Prostaglandins are produced from the enzyme-controlled oxidation of fatty acids AA, DGLA or EPA by cyclooxygenases (COX-1 and COX-2) and terminal prostaglandin synthases. Prostaglandins are produced following the sequential oxidation of COX-1, is responsible for the baseline levels of prostaglandins; COX-2 produces prostaglandins though stimulation. However, while COX-1 and COX-2 are both located in the blood vessels, stomach, kidneys, prostaglandin levels are increased by COX-2 in scenarios of inflammation. There are several dozen prostaglandins and each have very different and very specific functions.

Prostaglandins for practical purposes, can be classified in 3 groups (depending on which fatty acid they are made from):

  • Series 1 prostaglandins (PG1) are made from gamma linoleic acid (GLA), with linoleic acid as the starting point. This series of prostaglandins relax blood vessels, improve circulation, lower blood pressure, decrease inflammation, improve nerve function, regulate calcium metabolism, improve T-cell function and prevent the release of arachidonic acid (AA) from cells (“bad” prostaglandins).

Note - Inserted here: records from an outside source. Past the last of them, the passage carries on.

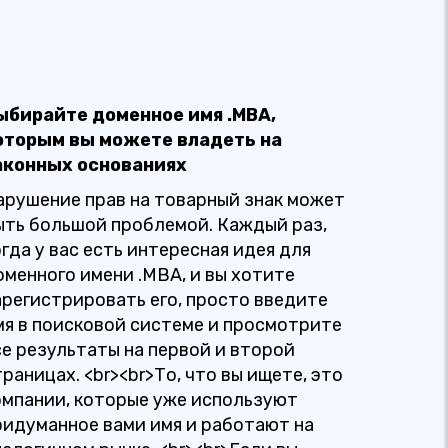
ыбирайте доменное имя .MBA,
оторым вы можете владеть на
аконных основаниях
арушение прав на товарный знак может
ыть большой проблемой. Каждый раз,
огда у вас есть интересная идея для
оменного имени .MBA, и вы хотите
арегистрировать его, просто введите
мя в поисковой системе и просмотрите
се результаты на первой и второй
траницах. <br><br>То, что вы ищете, это
омпании, которые уже используют
ридуманное вами имя и работают на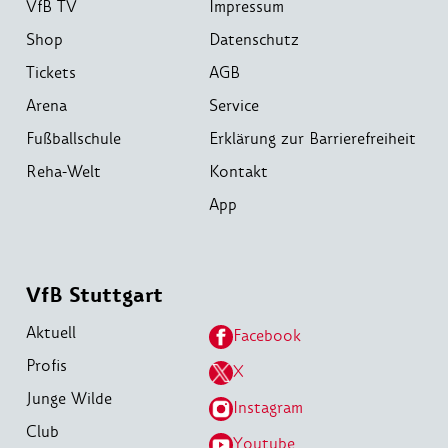
VfB TV
Impressum
Shop
Datenschutz
Tickets
AGB
Arena
Service
Fußballschule
Erklärung zur Barrierefreiheit
Reha-Welt
Kontakt
App
VfB Stuttgart
Aktuell
Facebook
Profis
X
Junge Wilde
Instagram
Club
Youtube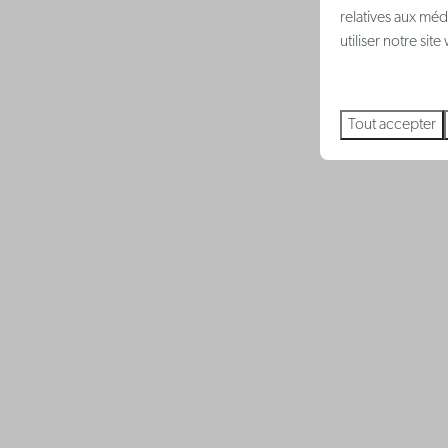
relatives aux méd
utiliser notre sit
Tout accepter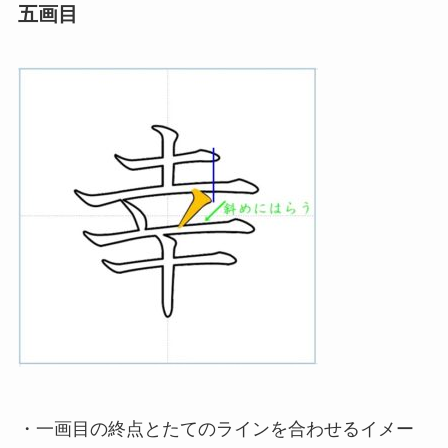
五画目
・一画目の終点とたてのラインを合わせるイメー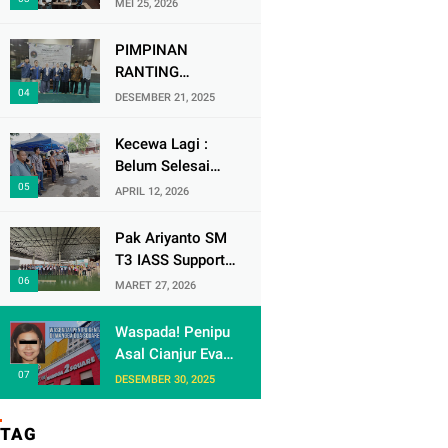
MEI 25, 2026
Soekarno-Hatta
Ikuti Audisi DMD
PIMPINAN
Panggung Rezeki
RANTING
MUHAMMADIYAH
DESEMBER 21, 2025
( PRM ) KRANJI
Mengadakan
Kecewa Lagi :
Tabligh Akbar
Belum Selesai
MILAD
Urusan dengan
APRIL 12, 2026
MUHAMMAdIYAH
Warga Rw 06 Kel
KE 113
keranji , Oknum
Pak Ariyanto SM
Perum Perumnas
T3 IASS Support
di Duga Berulah
Berikan Apresiasi
MARET 27, 2026
lagi dengan
kepada Karyawan
Paguyuban Ped
Rajin dan
Waspada! Penipu
dagang /
Berprestasi di
Asal Cianjur Eva
Terminal 3
Arafiah
DESEMBER 30, 2025
Gentayangan di
Mangga Dua
TAG
Square Jakarta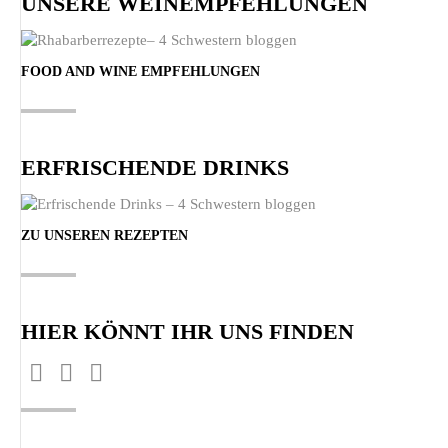
UNSERE WEINEMPFEHLUNGEN
FOOD AND WINE EMPFEHLUNGEN
ERFRISCHENDE DRINKS
ZU UNSEREN REZEPTEN
HIER KÖNNT IHR UNS FINDEN
Finden Sie uns auf:
Facebook
Pinterest
Instagram
page
page
page
opens
opens
opens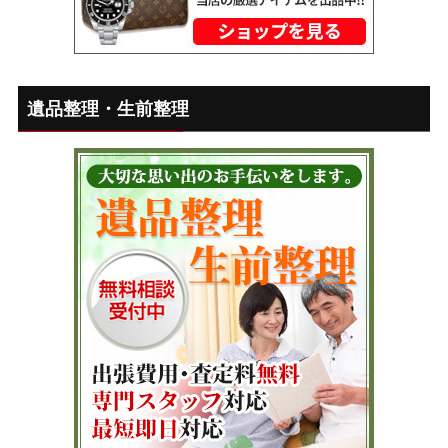
遺品整理・生前整理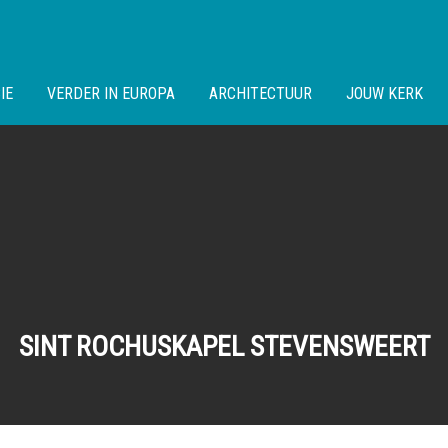
IE
VERDER IN EUROPA
ARCHITECTUUR
JOUW KERK
SINT ROCHUSKAPEL STEVENSWEERT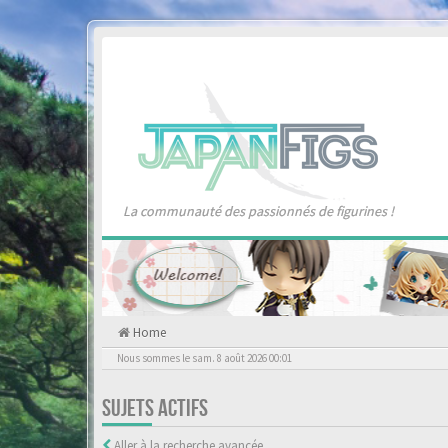
La communauté des passionnés de figurines !
Home
Nous sommes le sam. 8 août 2026 00:01
SUJETS ACTIFS
Aller à la recherche avancée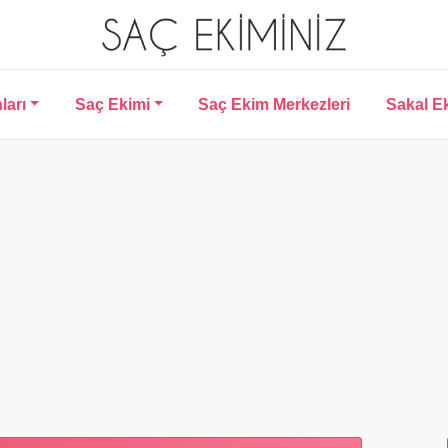
ları
Saç Ekimi
Saç Ekim Merkezleri
Sakal E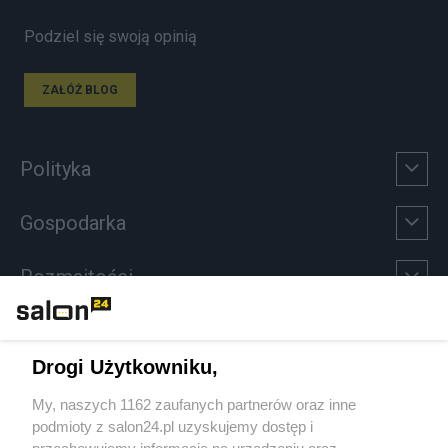
Podziel się swoją opinią
ZAŁÓŻ BLOG
Polityka
Gospodarka
Rozmaitości
Technologie
Drogi Użytkowniku,
Sport
My, naszych 1162 zaufanych partnerów oraz inne
podmioty z salon24.pl uzyskujemy dostęp i
Społeczeństwo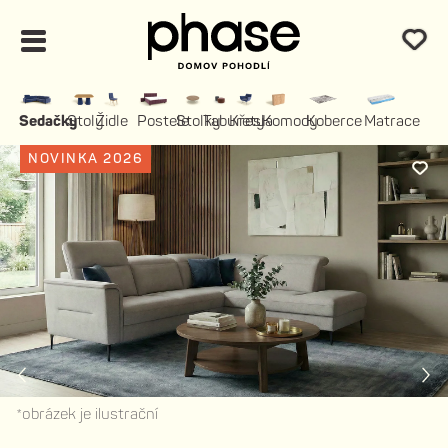
Sedačky
Stoly
Židle
Postele
Stolky
Taburety
Křesla
Komody
Koberce
Matrace
NOVINKA 2026
*obrázek je ilustrační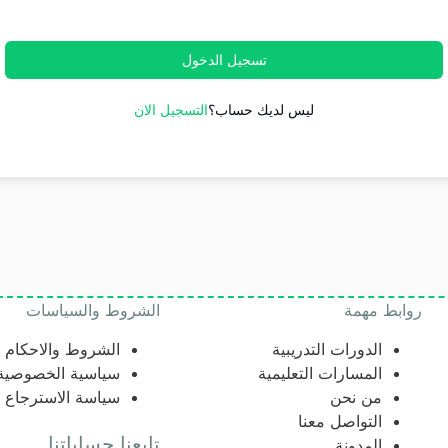
تسجيل الدخول
ليس لديك حساب؟
التسجيل الان
روابط مهمة
الشروط والسياسات
الدورات التدريبية
الشروط والاحكام
المسارات التعليمية
سياسية الخصوصية
من نحن
سياسة الاسترجاع
التواصل معنا
تابعنا حساباتنا
المدونة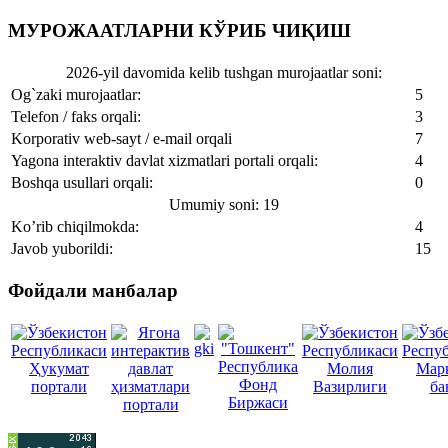
МУРОЖААТЛАРНИ КЎРИБ ЧИҚИШ
2026-yil davomida kelib tushgan murojaatlar soni:
Og`zaki murojaatlar:
5
Telefon / faks orqali:
3
Korporativ web-sayt / e-mail orqali
7
Yagona interaktiv davlat xizmatlari portali orqali:
4
Boshqa usullari orqali:
0
Umumiy soni: 19
Ko’rib chiqilmokda:
4
Javob yuborildi:
15
Фойдали манбалар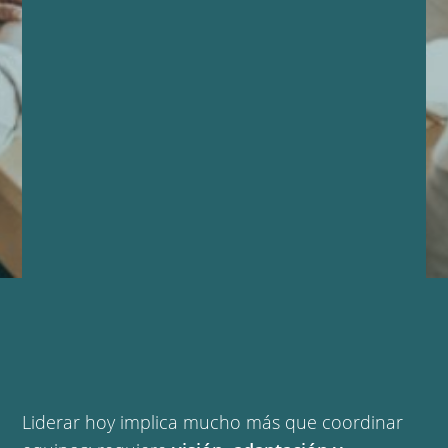
Liderar hoy implica mucho más que coordinar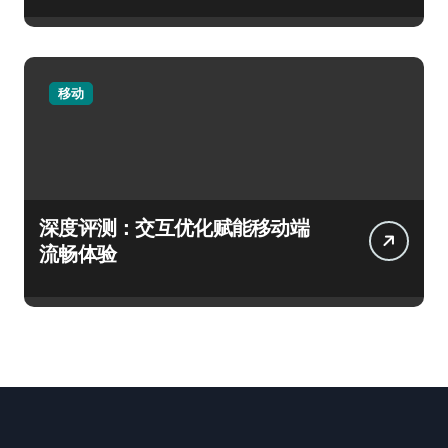
移动
深度评测：交互优化赋能移动端
流畅体验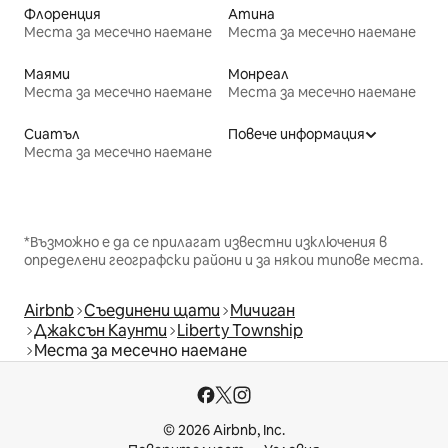
Флоренция
Атина
Места за месечно наемане
Места за месечно наемане
Маями
Монреал
Места за месечно наемане
Места за месечно наемане
Сиатъл
Повече информация
Места за месечно наемане
*Възможно е да се прилагат известни изключения в
определени географски райони и за някои типове места.
Airbnb
Съединени щати
Мичиган
Джаксън Каунти
Liberty Township
Места за месечно наемане
© 2026 Airbnb, Inc.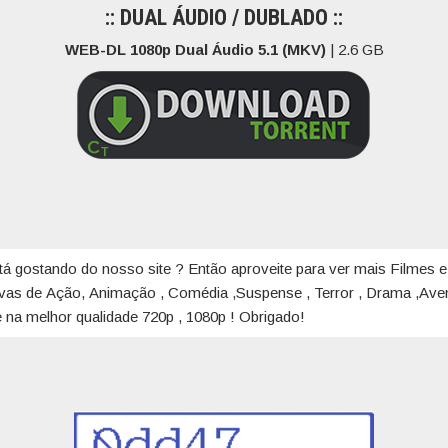
:: DUAL ÁUDIO / DUBLADO ::
WEB-DL 1080p Dual Áudio 5.1 (MKV)
| 2.6 GB
tá gostando do nosso site ? Então aproveite para ver mais Filmes e
ivas de Ação, Animação , Comédia ,Suspense , Terror , Drama ,Aven
 na melhor qualidade 720p , 1080p ! Obrigado!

  • Series 3 prostaglandins (PG3) are made from EPA (fatty acid found in fish oil), with linolenic acid as the starting point. Their most important job is to prevent AA (“bad” prostaglandins) from being released by cells.
  • Series 2 prostaglandins (PG2) are made from arachidonic acid (AA). They promote platelet aggregation (clot formation), inflammation sodium retention, influence heart disease, blood clots, increase cortisol production etc. Reducing prostaglandins 2 is a good option to stay healthier.